Dealing with a Closed Mind - Guest Blog from John Stoker

My guest blogger, is John Stoker who has just launched his new book Overcoming Fake Talk: How to Hold REAL Conversations That Create Respect, Build Relationships, and Get Results. John is an expert in communications who believes the human capacity to achieve astonishing results depends on the individual’s ability to interact with others


Overcoming Fake Talk


As with other guest blogs I have hosted, I will tell a little more of my story.  I grew up in South Africa and did all my formal education there. South Africans have a reputation for being straight talkers - and I have to admit I am no exception. We are basically taught to say what we think and not to pull any punches. That way you know where you stand and where I am coming from. When I moved to England in the late 1980s, I discovered a very different world. Straight talking was not viewed as a strength and I soon found that there was very little direct talk. There was always a sub text floating around which I was not very clued into - and not very good at grasping so I could act on it. I could have done with Overcoming Fake Talk right then. 

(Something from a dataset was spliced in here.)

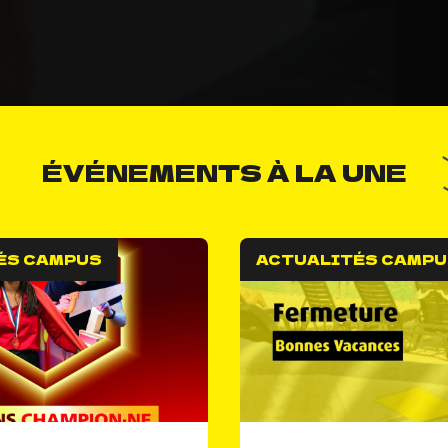
ÉVÉNEMENTS À LA UNE
ÉS CAMPUS
ACTUALITÉS CAMPU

In the book John outlines the elements of REAL Conversations as follows:

  • Recognising and suspending your thinking and judgment 
  • Expressing yourself without creating resistance in others
  • Asking questions to increase your understanding
  • Listening and attending to the signals others are sending 
This framework would have helped me enormously as I grew my skills as a communicator and a consultant. The framework basically tells you to subsume your personality into the conversation until you have worked out all the cues and clues being sent by the other person - physically, verbally and emotionally. After all only 7% of communication is verbal, the 93% is below the line and under the radar. The straight talking South African was pretty clueless about all this subtlety and became even more exposed when the gaming about judgement and pigeon holing began. After all I was no more than a country yokel arriving in the big world.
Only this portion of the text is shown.